Example 27.11 Panel Data: Dynamic Panel Model for the Cigar Data

This example shows how you can use the SSM procedure to specify and fit the so-called dynamic panel model, which is commonly used to analyze a panel of time series. Suppose that a panel of time series $y_{t, i}$ follows the model

\[  y_{t, i} = \rho y_{(t-1),i} + \mu _{i} + \beta X_{t,i} + \zeta _{t} + \epsilon _{t,i}  \]

where $t$ denotes the time index (for example, $t = 1, \ldots , T$); $i$ denotes the panel index (for example, $i = 1, \ldots , P$); $\rho $ is the autoregression coefficient; $\mu _{i}$ denote the panel-specific intercepts; $X_{t,i}$ are observations on a regression variable with regression coefficient $\beta $ (the same for all panels); $ \zeta _{t}$ are unobserved, random time effects; and $\epsilon _{t,i}$ are the observation errors. The sequences $ \zeta _{t}$ and $\epsilon _{t,i}$ are assumed to be independent, zero-mean Gaussian variables with variances $\sigma _{1}^{2}$ and $\sigma _{0}^{2}$, respectively. This is an example of a dynamic panel model that contains one regressor variable. It is easy to formulate this model equation as a state equation with state $\pmb {\alpha }_{t}$ of size $P$—the number of panels. Taking $y_{t,i} = \pmb {\alpha }_{t}[i]$, it is easy to see that the states $\pmb {\alpha }_{t}$ evolve according to the equation

\[  \pmb {\alpha }_{t+1} = \mb {T} \pmb {\alpha }_{t} + \mb {W}_{t+1} \pmb {\beta } + \pmb {\eta }_{t+1}  \]
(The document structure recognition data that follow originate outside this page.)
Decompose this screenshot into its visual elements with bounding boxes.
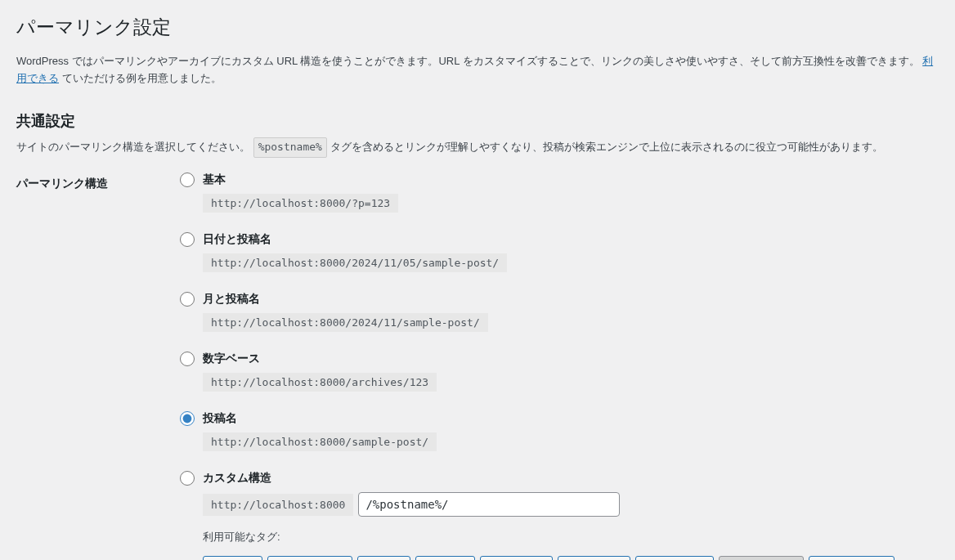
common-desc-post: タグを含めるとリンクが理解しやすくなり、投稿が検索エンジンで上位に表示されるのに… — [330, 141, 883, 153]
custom-structure-input[interactable] — [358, 492, 620, 517]
permalink-radio-dayname[interactable] — [180, 232, 195, 247]
permalink-radio-postname[interactable] — [180, 411, 195, 426]
permalink-option-custom-label[interactable]: カスタム構造 — [180, 471, 939, 486]
permalink-option-monname-text: 月と投稿名 — [203, 292, 260, 307]
permalink-option-custom: カスタム構造 http://localhost:8000 利用可能なタグ: %y… — [180, 471, 939, 560]
permalink-example-monname: http://localhost:8000/2024/11/sample-pos… — [203, 313, 488, 332]
tag-button-minute[interactable]: %minute% — [480, 556, 553, 560]
permalink-option-dayname-label[interactable]: 日付と投稿名 — [180, 232, 939, 247]
custom-structure-prefix: http://localhost:8000 — [203, 494, 353, 516]
permalink-option-custom-text: カスタム構造 — [203, 471, 271, 486]
page-title: パーマリンク設定 — [16, 8, 939, 43]
permalink-option-numeric: 数字ベース http://localhost:8000/archives/123 — [180, 352, 939, 392]
common-settings-heading: 共通設定 — [16, 111, 939, 131]
permalink-option-dayname: 日付と投稿名 http://localhost:8000/2024/11/05/… — [180, 232, 939, 272]
tag-button-year[interactable]: %year% — [203, 556, 262, 560]
permalink-option-postname-label[interactable]: 投稿名 — [180, 411, 939, 426]
permalink-example-numeric: http://localhost:8000/archives/123 — [203, 373, 437, 392]
permalink-example-postname: http://localhost:8000/sample-post/ — [203, 432, 437, 451]
permalink-option-dayname-text: 日付と投稿名 — [203, 232, 271, 247]
permalink-option-monname-label[interactable]: 月と投稿名 — [180, 292, 939, 307]
intro-paragraph: WordPress ではパーマリンクやアーカイブにカスタム URL 構造を使うこ… — [16, 53, 939, 87]
permalink-example-dayname: http://localhost:8000/2024/11/05/sample-… — [203, 253, 507, 272]
permalink-example-plain: http://localhost:8000/?p=123 — [203, 194, 398, 213]
permalink-structure-row-label: パーマリンク構造 — [16, 172, 180, 560]
permalink-option-monname: 月と投稿名 http://localhost:8000/2024/11/samp… — [180, 292, 939, 332]
intro-text-pre: WordPress ではパーマリンクやアーカイブにカスタム URL 構造を使うこ… — [16, 55, 920, 67]
permalink-option-postname-text: 投稿名 — [203, 411, 237, 426]
tag-button-postname[interactable]: %postname% — [719, 556, 804, 560]
available-tags-label: 利用可能なタグ: — [203, 530, 939, 544]
common-settings-desc: サイトのパーマリンク構造を選択してください。 %postname% タグを含める… — [16, 137, 939, 158]
tag-button-post-id[interactable]: %post_id% — [635, 556, 714, 560]
tag-button-hour[interactable]: %hour% — [415, 556, 475, 560]
tag-button-day[interactable]: %day% — [357, 556, 410, 560]
permalink-radio-custom[interactable] — [180, 471, 195, 486]
intro-text-post: ていただける例を用意しました。 — [62, 72, 222, 84]
available-tags-list: %year% %monthnum% %day% %hour% %minute% … — [203, 556, 939, 560]
permalink-option-numeric-text: 数字ベース — [203, 352, 260, 366]
permalink-radio-numeric[interactable] — [180, 352, 195, 366]
permalink-option-plain-label[interactable]: 基本 — [180, 172, 939, 187]
permalink-radio-plain[interactable] — [180, 172, 195, 187]
tag-button-category[interactable]: %category% — [809, 556, 894, 560]
permalink-option-plain: 基本 http://localhost:8000/?p=123 — [180, 172, 939, 213]
permalink-radio-monname[interactable] — [180, 292, 195, 307]
permalink-option-plain-text: 基本 — [203, 172, 226, 187]
postname-tag-code: %postname% — [253, 137, 327, 158]
common-desc-pre: サイトのパーマリンク構造を選択してください。 — [16, 141, 250, 153]
tag-button-monthnum[interactable]: %monthnum% — [267, 556, 352, 560]
permalink-option-numeric-label[interactable]: 数字ベース — [180, 352, 939, 366]
permalink-option-postname: 投稿名 http://localhost:8000/sample-post/ — [180, 411, 939, 451]
tag-button-second[interactable]: %second% — [558, 556, 630, 560]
where $\mb {T} = \rho I_{P}$ (a $P$-dimensional, diagonal matrix with all its diagonal elements equal to $\rho $); $\mb {W}_{t} = (\mb {X}_{t} \; \;  I_{P})$ is a $P \times (1+P)$-dimensional matrix (in a block form) of state regression variables, where the first block is a column that includes all the values $X_{t,i}$ that are associated with a given time index ($t$) and the second block is a $P$-dimensional identity matrix; $\pmb {\beta } = (\beta \;  \mu _{1}, \ldots , \mu _{P})^{}$ is the $(1+P)$-dimensional column vector of regression coefficients; and $ \pmb {\eta }_{t} = (\zeta _{t}+\epsilon _{t,1}, \ldots , \;  \zeta _{t}+\epsilon _{t,P})^{}$ is a $P$-dimensional column vector of all the disturbances that are associated with time index $t$. Because $\zeta _{t}$ and $\epsilon _{t,i}$ are independent, the covariance matrix of $ \pmb {\eta }_{t}$—for example, $\mb {Q}_{t}$—is easy to calculate: $\mb {Q}_{t}[i, i] = \sigma _{0}^{2} + \sigma _{1}^{2} \; \;  \text {and, for}\; \;  i \neq j, \; \; \mb {Q}_{t}[i, j] = \sigma _{1}^{2} $. This formulation can be easily extended to multiple regression variables, such as $r$ variables, by appropriately modifying the term that is associated with the state regression variables—$\mb {W}_{t} \pmb {\beta }$: the new $\mb {W}_{t}$ matrix becomes $P \times (r+P)$-dimensional and the new regression vector $\pmb {\beta }$ becomes $(r+P)$-dimensional.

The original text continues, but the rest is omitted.